After months of hard work and late nights, the sudden shift from high-intensity work to total stillness can be incredibly frustrating and unsettling.

It is entirely natural for anxiety to creep in as you mentally replay your academic performance or worry about your future GPA.

However, it is vital to remember that the hard work is already done; the ink has dried, the papers are marked or being processed and no amount of worrying will change the final outcome.

Letting academic stress overshadow the joy of these celebrations doesn’t just rob you of your holiday; it actively prevents the mental recovery you desperately need before the next semester begins.

Your worth is not defined by a single transcript or a letter grade, and your holidays should be a protected space for relaxation, spiritual connection and family.

Coping with the anxiety of waiting for academic results involves a delicate combination of self-care, healthy distractions, emotional acceptance and light practical planning.

Managing this anxiety requires a deliberate shift in mindset. Here are some expanded strategies to help you maintain perspective and protect your festive peace, even amid the uncertainty of the future.

Focus on the ‘post-exam’ reality

The most important perspective to maintain is that the work is already done.

Worrying about the results will not change a single mark on the page, but it will certainly change the quality of your holiday and your health. Recognise that your ‘job’ right now is recovery.

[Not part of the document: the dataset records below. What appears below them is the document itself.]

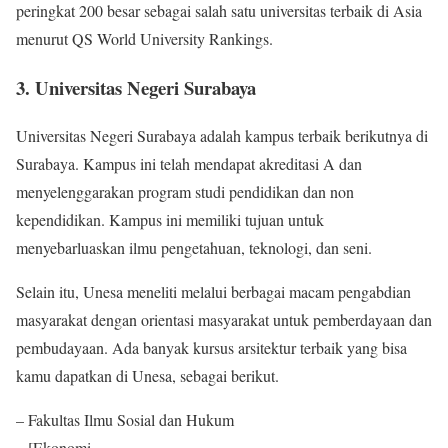
peringkat 200 besar sebagai salah satu universitas terbaik di Asia
menurut QS World University Rankings.
3. Universitas Negeri Surabaya
Universitas Negeri Surabaya adalah kampus terbaik berikutnya di
Surabaya. Kampus ini telah mendapat akreditasi A dan
menyelenggarakan program studi pendidikan dan non
kependidikan. Kampus ini memiliki tujuan untuk
menyebarluaskan ilmu pengetahuan, teknologi, dan seni.
Selain itu, Unesa meneliti melalui berbagai macam pengabdian
masyarakat dengan orientasi masyarakat untuk pemberdayaan dan
pembudayaan. Ada banyak kursus arsitektur terbaik yang bisa
kamu dapatkan di Unesa, sebagai berikut.
– Fakultas Ilmu Sosial dan Hukum
– [Ekonomi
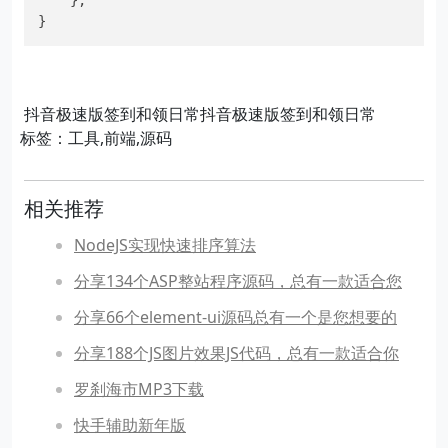
    };

}
抖音极速版签到和领日常抖音极速版签到和领日常
标签：工具,前端,源码
相关推荐
NodeJS实现快速排序算法
分享134个ASP整站程序源码，总有一款适合您
分享66个element-ui源码总有一个是您想要的
分享188个JS图片效果JS代码，总有一款适合你
罗刹海市MP3下载
快手辅助新年版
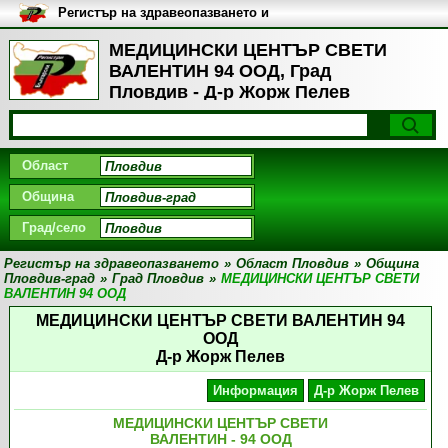
Регистър на здравеопазването и
медицинските заведения в
България
МЕДИЦИНСКИ ЦЕНТЪР СВЕТИ
ВАЛЕНТИН 94 ООД, Град
Пловдив - Д-р Жорж Пелев
Област
Община
Град/село
Регистър на здравеопазването
»
Област Пловдив
»
Община
Пловдив-град
»
Град Пловдив
»
МЕДИЦИНСКИ ЦЕНТЪР СВЕТИ
ВАЛЕНТИН 94 ООД
МЕДИЦИНСКИ ЦЕНТЪР СВЕТИ ВАЛЕНТИН 94
ООД
Д-р Жорж Пелев
Информация
Д-р Жорж Пелев
МЕДИЦИНСКИ ЦЕНТЪР СВЕТИ
ВАЛЕНТИН - 94 ООД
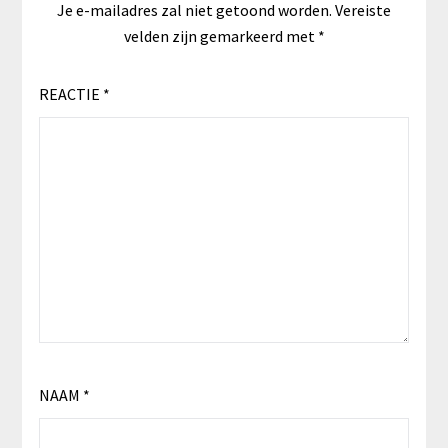
Je e-mailadres zal niet getoond worden.
Vereiste
velden zijn gemarkeerd met
*
REACTIE
*
NAAM
*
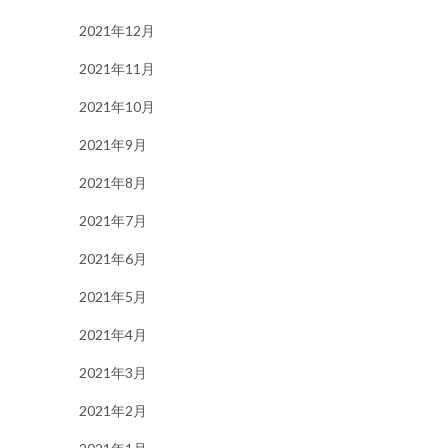
2021年12月
2021年11月
2021年10月
2021年9月
2021年8月
2021年7月
2021年6月
2021年5月
2021年4月
2021年3月
2021年2月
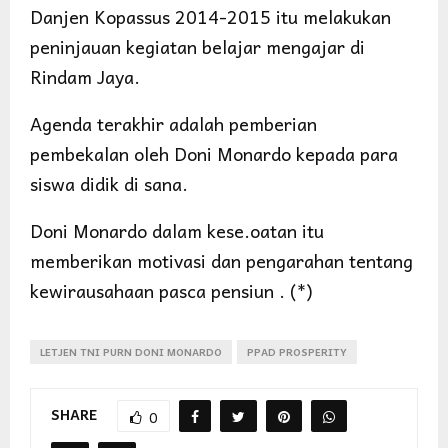
Danjen Kopassus 2014-2015 itu melakukan
peninjauan kegiatan belajar mengajar di
Rindam Jaya.
Agenda terakhir adalah pemberian
pembekalan oleh Doni Monardo kepada para
siswa didik di sana.
Doni Monardo dalam kese.oatan itu
memberikan motivasi dan pengarahan tentang
kewirausahaan pasca pensiun . (*)
LETJEN TNI PURN DONI MONARDO
PPAD PROSPERITY
SHARE
0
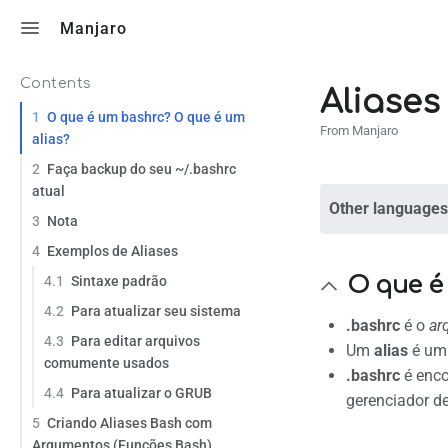
Toggle search
Manjaro
Contents
Aliases
1
O que é um bashrc? O que é um
From Manjaro
alias?
2
Faça backup do seu ~/.bashrc
atual
Other languages
3
Nota
4
Exemplos de Aliases
O que é
4.1
Sintaxe padrão
4.2
Para atualizar seu sistema
.bashrc
é o
ar
4.3
Para editar arquivos
Um
alias
é u
comumente usados
.bashrc
é enc
4.4
Para atualizar o GRUB
gerenciador d
5
Criando Aliases Bash com
Argumentos (Funções Bash)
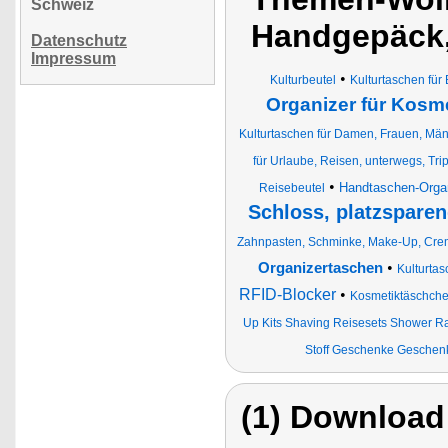
Schweiz
Handgepäck,
Datenschutz
Impressum
•
Kulturbeutel
Kulturtaschen für
Organizer für Kosm
Kulturtaschen für Damen, Frauen, Män
für Urlaube, Reisen, unterwegs, Tr
•
Handtaschen-Organ
Reisebeutel
Schloss, platzsparen
Zahnpasten, Schminke, Make-Up, Cre
•
Organizertaschen
Kulturta
RFID-Blocker
•
Kosmetiktäschch
Up Kits Shaving Reisesets Shower R
Stoff Geschenke Geschen
(1) Download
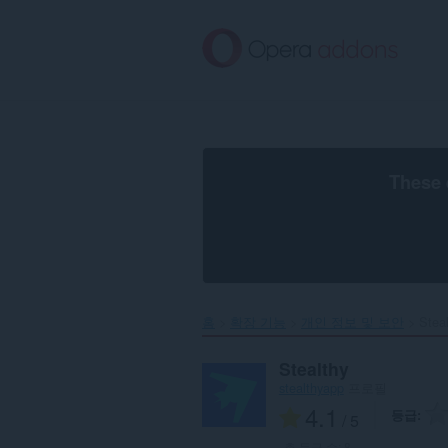
메
인
콘
텐
츠
로
건
너
뜀
These 
홈
확장 기능
개인 정보 및 보안
Steal
Stealthy
stealthyapp
프로필
4.1
등급
/ 5
총 등급 수:
8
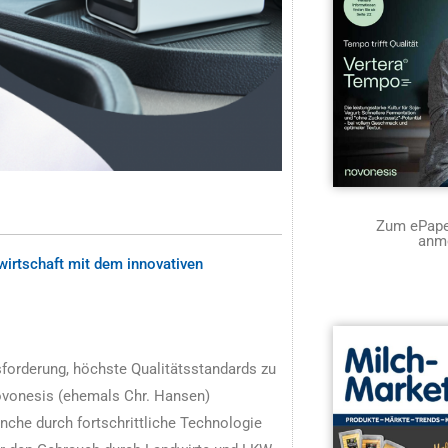
Zum ePaper
anm
wirtschaft mit dem innovativen
sforderung, höchste Qualitätsstandards zu
ovonesis (ehemals Chr. Hansen)
nche durch fortschrittliche Technologie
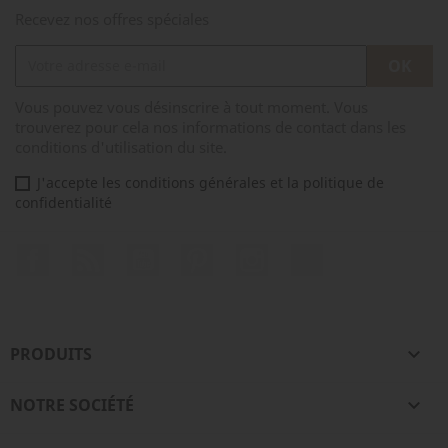
Recevez nos offres spéciales
Vous pouvez vous désinscrire à tout moment. Vous
trouverez pour cela nos informations de contact dans les
conditions d'utilisation du site.
J'accepte les conditions générales et la politique de
confidentialité
Facebook
Rss
YouTube
Pinterest
Instagram
TikTok
PRODUITS

NOTRE SOCIÉTÉ

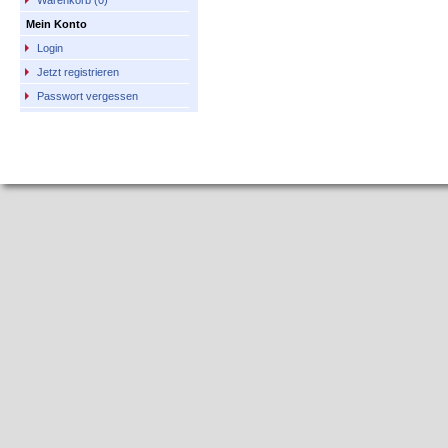
Warenkorb (0)
Mein Konto
Login
Jetzt registrieren
Passwort vergessen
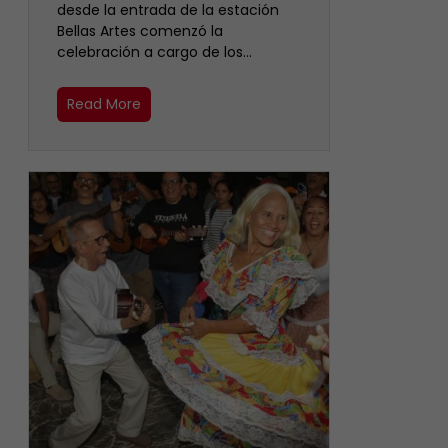
desde la entrada de la estación
Bellas Artes comenzó la
celebración a cargo de los…
Read More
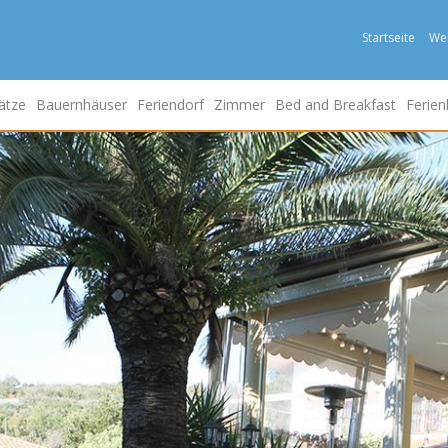
Startseite
We
ätze
Bauernhäuser
Feriendorf
Zimmer
Bed and Breakfast
Ferien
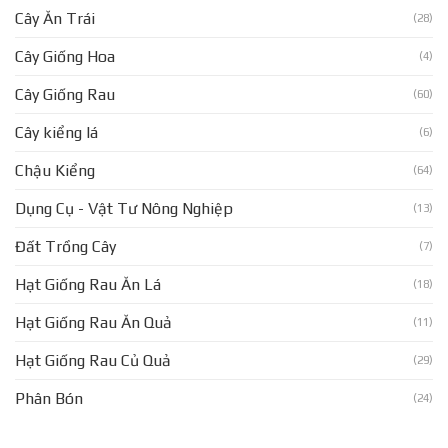
Cây Ăn Trái
(28)
Cây Giống Hoa
(4)
Cây Giống Rau
(60)
Cây kiểng lá
(6)
Chậu Kiểng
(64)
Dụng Cụ - Vật Tư Nông Nghiệp
(13)
Đất Trồng Cây
(7)
Hạt Giống Rau Ăn Lá
(18)
Hạt Giống Rau Ăn Quả
(11)
Hạt Giống Rau Củ Quả
(29)
Phân Bón
(24)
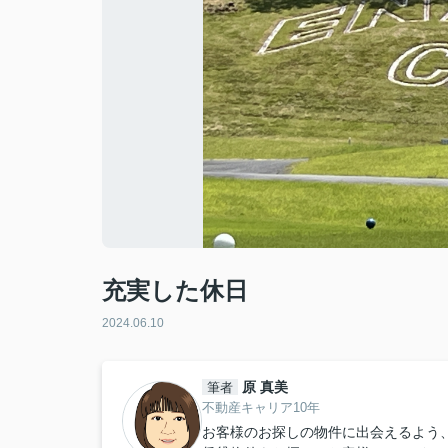
充実した休日
2024.06.10
原 真美
筆者
不動産キャリア10年
お客様のお探しの物件に出会えるよう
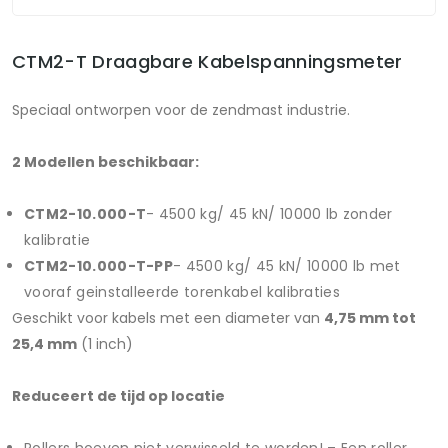
CTM2-T Draagbare Kabelspanningsmeter
Speciaal ontworpen voor de zendmast industrie.
2 Modellen beschikbaar:
CTM2-10.000-T
- 4500 kg/ 45 kN/ 10000 lb zonder
kalibratie
CTM2-10.000-T-PP
- 4500 kg/ 45 kN/ 10000 lb met
vooraf geinstalleerde torenkabel kalibraties
Geschikt voor kabels met een diameter van
4,75 mm tot
25,4 mm
(1 inch)
Reduceert de tijd op locatie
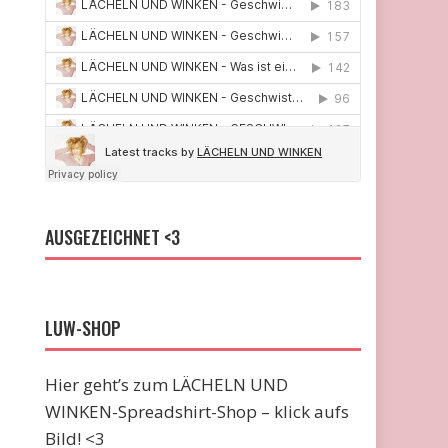
AUSGEZEICHNET <3
LUW-SHOP
Hier geht’s zum LÄCHELN UND
WINKEN-Spreadshirt-Shop – klick aufs
Bild! <3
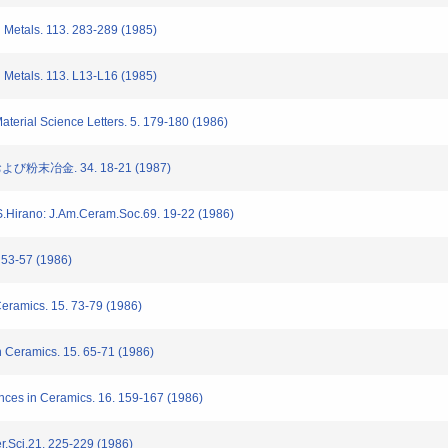
Metals. 113. 283-289 (1985)
Metals. 113. L13-L16 (1985)
terial Science Letters. 5. 179-180 (1986)
末冶金. 34. 18-21 (1987)
.Hirano: J.Am.Ceram.Soc.69. 19-22 (1986)
-57 (1986)
ramics. 15. 73-79 (1986)
Ceramics. 15. 65-71 (1986)
ces in Ceramics. 16. 159-167 (1986)
.Sci.21. 225-229 (1986)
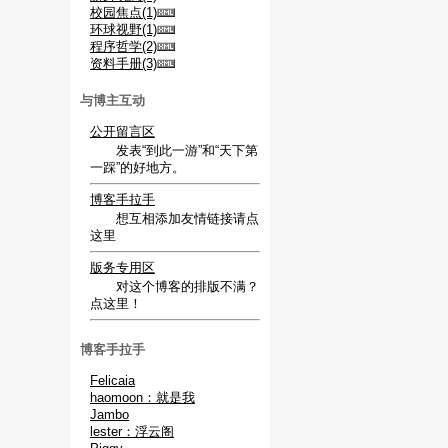
校园焦点(1)
环球视野(1)
程序哲学(2)
资料手册(3)
与博主互动
公开留言区
发表“到此一游”和“天下第
一踩”的好地方。
博客手拉手
想互相添加友情链接请点
这里
版务专用区
对这个博客的排版不满？
点这里！
博客手拉手
Felicaia
haomoon：就是我
Jambo
lester：浮云阁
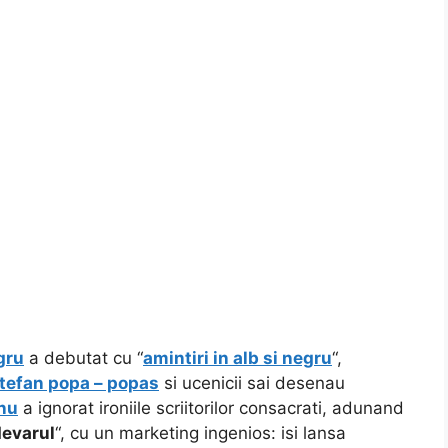
gru
a debutat cu “
amintiri in alb si negru
“,
tefan popa – popas
si ucenicii sai desenau
anu
a ignorat ironiile scriitorilor consacrati, adunand
evarul
“, cu un marketing ingenios: isi lansa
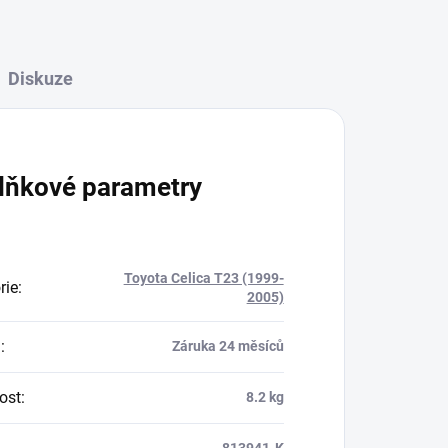
Diskuze
lňkové parametry
Toyota Celica T23 (1999-
rie
:
2005)
a
:
Záruka 24 měsíců
ost
:
8.2 kg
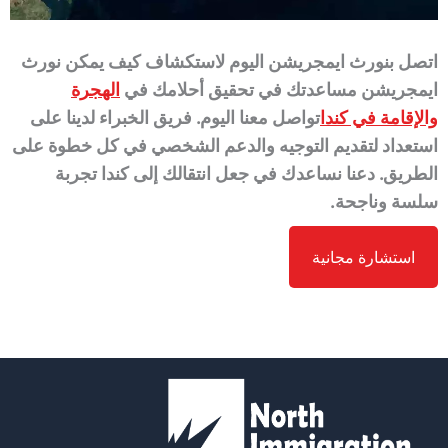
اتصل بنورث ايمجريشن اليوم لاستكشاف كيف يمكن نورث
ايمجريشن مساعدتك في تحقيق أحلامك في
الهجرة
والإقامة في كندا
تواصل معنا اليوم. فريق الخبراء لدينا على
استعداد لتقديم التوجيه والدعم الشخصي في كل خطوة على
الطريق. دعنا نساعدك في جعل انتقالك إلى كندا تجربة
سلسة وناجحة.
استشارة مجانية
*
Name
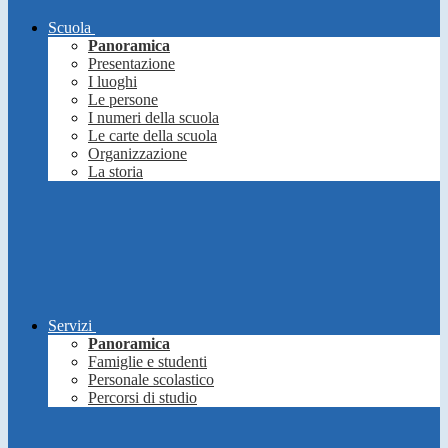
Scuola
Panoramica
Presentazione
I luoghi
Le persone
I numeri della scuola
Le carte della scuola
Organizzazione
La storia
Servizi
Panoramica
Famiglie e studenti
Personale scolastico
Percorsi di studio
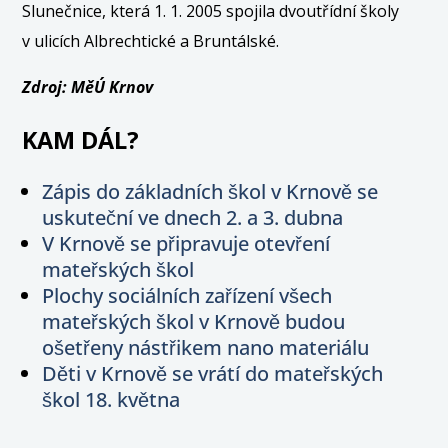
Slunečnice, která 1. 1. 2005 spojila dvoutřídní školy
v ulicích Albrechtické a Bruntálské.
Zdroj: MěÚ Krnov
KAM DÁL?
Zápis do základních škol v Krnově se
uskuteční ve dnech 2. a 3. dubna
V Krnově se připravuje otevření
mateřských škol
Plochy sociálních zařízení všech
mateřských škol v Krnově budou
ošetřeny nástřikem nano materiálu
Děti v Krnově se vrátí do mateřských
škol 18. května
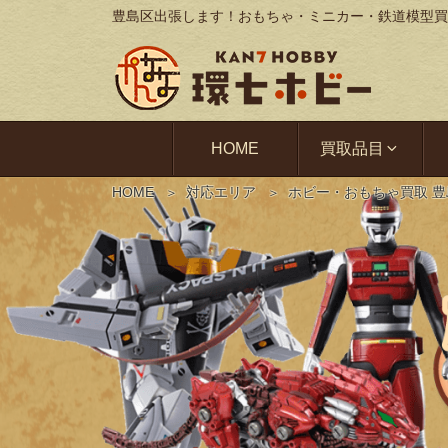
豊島区出張します！おもちゃ・ミニカー・鉄道模型買
HOME
買取品目
HOME
対応エリア
ホビー・おもちゃ買取 豊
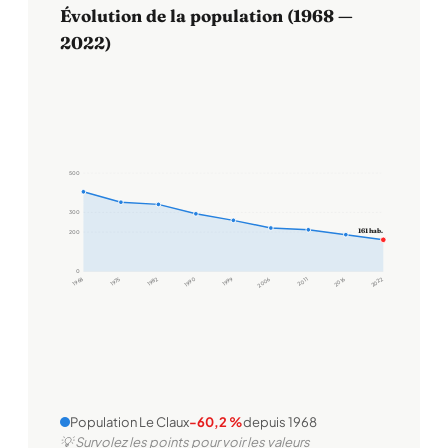
Évolution de la population (1968 —
2022)
500
300
161 hab.
200
0
1968
1975
1982
1990
1999
2006
2011
2016
2022
Population Le Claux
-60,2 %
depuis 1968
💡 Survolez les points pour voir les valeurs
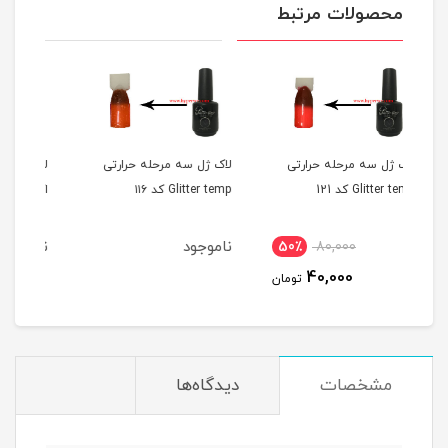
محصولات مرتبط
رارتی
لاک ژل سه مرحله حرارتی
لاک ژل سه مرحله حرارتی
Glitter temp کد ۱۱۶
اکلیلی Glitter temp کد 109
ناموجود
ناموجود
50٪
4
تومان
مشخصات
دیدگاه‌ها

High-intensity academic periods deplete your mental and physical reserves, often leaving your nervous system in a state of ‘fight or flight.’

The festive break is not just a luxury or a reward for good grades; it is a necessary biological reset.

Treating it as such allows you to see rest as a productive activity rather than a waste of time.

Establish ‘worry boundaries’

If you find it impossible to stop thinking about your results, try a technique called ‘Time Boxing’. Instead of letting anxiety simmer all day like a pot on a stove, allow yourself a dedicated 15 minutes each morning to acknowledge your concerns.

Write them down or speak them aloud. Once that time is up, consciously pivot to a festive activity.

This gives your brain the space to process fear without letting it dominate your entire day at the mall or during family gatherings.

By ‘quarantining’ your stress, you prevent it from infecting your festive spirit.

Practical Distractions

Engagement is the enemy of anxiety. The kingdom is rich with a landscape that encourages movement and fresh air.

You could go on a hike or explore the rich heritage at the National Museum. Physical exertion releases endorphins that naturally counteract cortisol, the stress hormone that fuels your exam dread.

If you prefer to stay home, immerse yourself in the creative side of the holidays. Help prepare the traditional family meal, learn a new digital skill online or explore new tech hobbies like coding or digital photography. When your mind is occupied with a task that requires focus and provides a sense of accomplishment, there is very little room left for academic rumination.

Use this time to reconnect with the person you are outside of the classroom.

Cultivate emotional acceptance

Finally, accept that a certain level of nerves is normal. You worked hard because you care about your future.

Acknowledge the feeling, but do not let it drive the car. By accepting the uncertainty, you take away its power.

Surround yourself with supportive friends and family who remind you that your value lies in your character and your contributions to the community, not just your academic achievements.